[EXERCISE DATA]
»»

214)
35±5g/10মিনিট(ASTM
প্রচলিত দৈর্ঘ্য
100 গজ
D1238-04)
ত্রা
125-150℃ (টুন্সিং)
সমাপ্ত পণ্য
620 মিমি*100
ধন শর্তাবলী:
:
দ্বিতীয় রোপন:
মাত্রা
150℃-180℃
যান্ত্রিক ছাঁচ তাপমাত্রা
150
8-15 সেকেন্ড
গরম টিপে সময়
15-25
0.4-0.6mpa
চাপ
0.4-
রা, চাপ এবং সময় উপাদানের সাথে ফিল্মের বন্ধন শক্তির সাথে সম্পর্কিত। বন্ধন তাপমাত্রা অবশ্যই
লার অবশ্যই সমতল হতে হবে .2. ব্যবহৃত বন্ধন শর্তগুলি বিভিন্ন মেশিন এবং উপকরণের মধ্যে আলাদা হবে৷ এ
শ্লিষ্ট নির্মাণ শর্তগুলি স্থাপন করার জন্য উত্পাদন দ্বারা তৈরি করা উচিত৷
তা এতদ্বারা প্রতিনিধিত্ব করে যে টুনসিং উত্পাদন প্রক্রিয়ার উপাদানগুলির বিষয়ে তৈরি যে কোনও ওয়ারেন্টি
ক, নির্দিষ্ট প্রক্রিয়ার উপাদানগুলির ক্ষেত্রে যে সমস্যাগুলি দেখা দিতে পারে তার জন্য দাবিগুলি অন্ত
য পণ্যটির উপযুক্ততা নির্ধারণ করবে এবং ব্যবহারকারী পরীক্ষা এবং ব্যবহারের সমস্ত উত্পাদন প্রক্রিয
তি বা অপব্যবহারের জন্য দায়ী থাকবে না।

««

[TASK BRIEF] Write the entries out again, exactly and completely.

[OUTPUT]
214)
35±5g/10মিনিট(ASTM
প্রচলিত দৈর্ঘ্য
100 গজ
D1238-04)
ত্রা
125-150℃ (টুন্সিং)
সমাপ্ত পণ্য
620 মিমি*100
ধন শর্তাবলী:
:
দ্বিতীয় রোপন:
মাত্রা
150℃-180℃
যান্ত্রিক ছাঁচ তাপমাত্রা
150
8-15 সেকেন্ড
গরম টিপে সময়
15-25
0.4-0.6mpa
চাপ
0.4-
রা, চাপ এবং সময় উপাদানের সাথে ফিল্মের বন্ধন শক্তির সাথে সম্পর্কিত। বন্ধন তাপমাত্রা অবশ্যই
লার অবশ্যই সমতল হতে হবে .2. ব্যবহৃত বন্ধন শর্তগুলি বিভিন্ন মেশিন এবং উপকরণের মধ্যে আলাদা হবে৷ এ
শ্লিষ্ট নির্মাণ শর্তগুলি স্থাপন করার জন্য উত্পাদন দ্বারা তৈরি করা উচিত৷
তা এতদ্বারা প্রতিনিধিত্ব করে যে টুনসিং উত্পাদন প্রক্রিয়ার উপাদানগুলির বিষয়ে তৈরি যে কোনও ওয়ারেন্টি
ক, নির্দিষ্ট প্রক্রিয়ার উপাদানগুলির ক্ষেত্রে যে সমস্যাগুলি দেখা দিতে পারে তার জন্য দাবিগুলি অন্ত
য পণ্যটির উপযুক্ততা নির্ধারণ করবে এবং ব্যবহারকারী পরীক্ষা এবং ব্যবহারের সমস্ত উত্পাদন প্রক্রিয
তি বা অপব্যবহারের জন্য দায়ী থাকবে না।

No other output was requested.